However, I worry about the parent blaming tone of these headlines. Rather than saying, "This is bad, don't do it," perhaps we should be curious about why parents are using smartphones in this way.

One answer lies the increasing recognition of the addictive nature of these devices. Everyone, not just parents in fast food restaurants, is using smartphones all the time. The other may lie in the fact that parents, especially parents of young children, often feel alone, stressed and overwhelmed. Putting these two together and the allure of the screen becomes understandable.

The American Academy of Pediatrics press release states:
The study raises several questions for future research, including ...what are the long-term effects on child development from caregivers who frequently become absorbed with a device while spending time with their children.
I think we already know the answer to this question. I wonder if another important question might read: "How do we support parents in being more fully present with their young children, given the combination of high stress and an easy available, socially acceptable addictive device?"

ADHD, bipolar disorder and the DSM: A need for uncertainty?

A recent article in the New Republic, provocatively titled “ADHD Does Not Exist,” starts out well enough. The author, a psychiatrist with “over 50 years experience” points to the fact that ADHD describes a collection of symptoms, rather than their underlying cause.

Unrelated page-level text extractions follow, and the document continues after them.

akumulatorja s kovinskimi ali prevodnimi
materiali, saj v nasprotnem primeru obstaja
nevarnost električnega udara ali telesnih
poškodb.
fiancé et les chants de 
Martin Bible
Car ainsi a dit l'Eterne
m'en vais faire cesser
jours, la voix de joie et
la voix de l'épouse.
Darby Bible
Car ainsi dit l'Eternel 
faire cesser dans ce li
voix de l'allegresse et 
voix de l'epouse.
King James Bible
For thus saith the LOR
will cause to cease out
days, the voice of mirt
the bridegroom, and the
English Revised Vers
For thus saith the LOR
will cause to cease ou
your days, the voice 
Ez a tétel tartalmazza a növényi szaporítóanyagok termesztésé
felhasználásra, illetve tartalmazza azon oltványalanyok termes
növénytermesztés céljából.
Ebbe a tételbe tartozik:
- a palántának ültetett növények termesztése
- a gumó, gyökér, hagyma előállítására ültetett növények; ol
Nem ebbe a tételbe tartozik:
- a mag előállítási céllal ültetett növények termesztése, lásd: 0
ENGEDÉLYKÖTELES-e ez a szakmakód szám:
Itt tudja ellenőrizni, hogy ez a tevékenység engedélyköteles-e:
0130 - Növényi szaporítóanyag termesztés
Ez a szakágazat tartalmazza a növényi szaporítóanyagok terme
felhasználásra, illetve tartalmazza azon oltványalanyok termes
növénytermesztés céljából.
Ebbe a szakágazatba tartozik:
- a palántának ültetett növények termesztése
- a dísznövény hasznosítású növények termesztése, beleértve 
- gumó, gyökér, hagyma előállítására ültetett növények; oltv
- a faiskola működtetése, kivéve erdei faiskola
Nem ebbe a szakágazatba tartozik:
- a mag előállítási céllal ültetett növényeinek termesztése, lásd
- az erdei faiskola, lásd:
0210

Using stimulants to control these symptoms, he argues, is analogous to prescribing pain medication for cardiac chest pain rather than addressing the underlying circulatory problem.  But my antennae went up when he applied his views to a case, and concluded that his patient, a 12-year-old-boy, was misdiagnosed with ADHD, when in fact he had bipolar disorder. My level of alarm rose when he went on to describe his treatment:
In William’s case, the family agreed to try medication first without psychotherapy, to see what kind of impact the pharmaceutical treatment could have. The first medication we tried, an anti-seizure drug commonly prescribed for bipolar disorder, reduced the boy’s mood and behavioral symptoms dramatically but resulted in side effects including upset stomach and dizziness. We started William on lithium, and within two months we found a dosage that worked well for him, reducing his symptoms to very mild levels, with no significant side effects.
There is no mention of developmental history or family relationships. There is no exploration of the context in which these symptoms occur, and certainly no evidence that William’s experience being bounced from medication to medication is being considered.  Dr. Saul in essence replaces one treatment of symptoms without determining the underlying cause with another treatment of symptoms without addressing the underlying cause.

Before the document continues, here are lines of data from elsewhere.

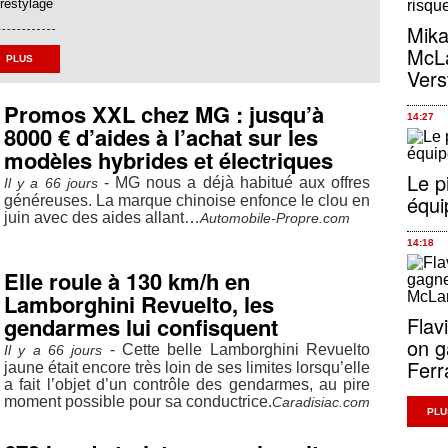
 restylage
Mika
McLa
PLUS
Vers
Promos XXL chez MG : jusqu’à
14:27
8000 € d’aides à l’achat sur les
modèles hybrides et électriques
Le p
- MG nous a déjà habitué aux offres
Il y a 66 jours
équi
généreuses. La marque chinoise enfonce le clou en
juin avec des aides allant…
Automobile-Propre.com
14:18
Elle roule à 130 km/h en
Lamborghini Revuelto, les
gendarmes lui confisquent
Flav
on g
- Cette belle Lamborghini Revuelto
Il y a 66 jours
Ferr
jaune était encore très loin de ses limites lorsqu’elle
a fait l’objet d’un contrôle des gendarmes, au pire
moment possible pour sa conductrice.
Caradisiac.com
PLU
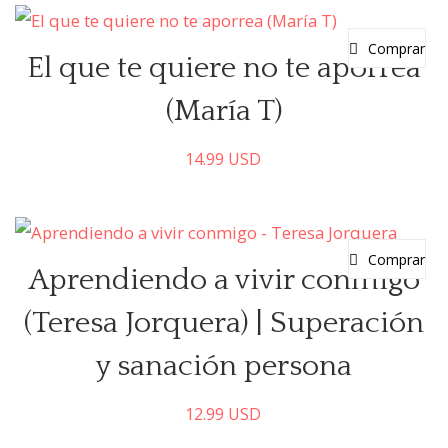
Comprar
El que te quiere no te aporrea
(María T)
14.99
USD
Comprar
Aprendiendo a vivir conmigo
(Teresa Jorquera) | Superación
y sanación persona
12.99
USD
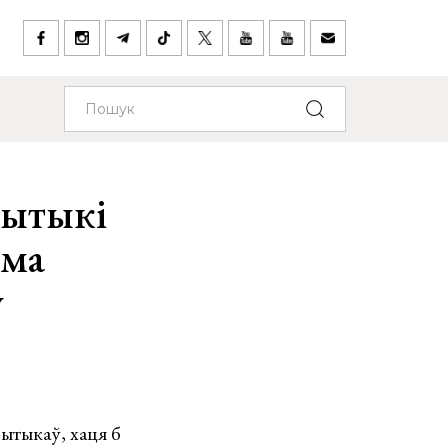
рытыкі
ьма
у
рытыкаў, хаця б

The author points to a strong family history of bipolar disorder to support his diagnosis. Statistics from the National Institute of Mental Health indicate that when a parent or sibling has bipolar disorder, a child is up to six times more likely to develop the illness.

But when it comes to an individual child and family, not only are statistics meaningless, but they may also preclude exploration of the underlying cause of the child’s symptoms. These symptoms are usually due to a complex interplay of biology and environment. Statistics do not speak to the effect of early intervention in decreasing the risk. 

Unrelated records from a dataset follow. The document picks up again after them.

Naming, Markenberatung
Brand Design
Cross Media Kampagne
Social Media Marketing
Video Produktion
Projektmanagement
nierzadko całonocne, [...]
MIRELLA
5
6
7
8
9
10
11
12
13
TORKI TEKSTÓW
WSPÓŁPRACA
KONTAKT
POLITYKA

Consider Jacob, a five-year-old boy I saw recently in my behavioral pediatrics practice. He was adopted, and two biological relatives had bipolar disorder. A pediatrician, his adoptive parents and a neurologist suspected that he too had the disorder. But with space and time to hear the story, the following emerged.

Jacob had been an easy baby. Then when he was about two, he experienced a number of significant losses. A foster child with whom he was very close was removed from the home because of behavior problems. Just weeks after his adoptive mother, Alice, learned she was pregnant, her sister died suddenly of a cerebral hemorrhage. Jacob’s maternal grandmother, in the face of the loss of her own daughter, threw herself in to caring for Jacob’s baby sister. 

Jacob’s mother wept in my office as she spoke of her own loss, not only of her sister, but also of her mother who withdrew in the face of her grief. Shortly after these events, Jacob’s behavior problems began in earnest. He became alternatively clingy and aggressive. When I saw the family, no one had slept through the night for a long time.

Jacob might very well have a biological vulnerability to emotional dysregulation inherited from his parents who carried the bipolar label. But multiple losses, subsequent disruptions in attachment relationships, sleep disruption, and other factors had significant roles to play in development of his symptoms. Had he, like William, been prescribed medication for his symptoms, this story, and the meaning of his behavior, would not have been heard. For every child I see in my practice, there is a story, often equally complex, behind the symptoms. 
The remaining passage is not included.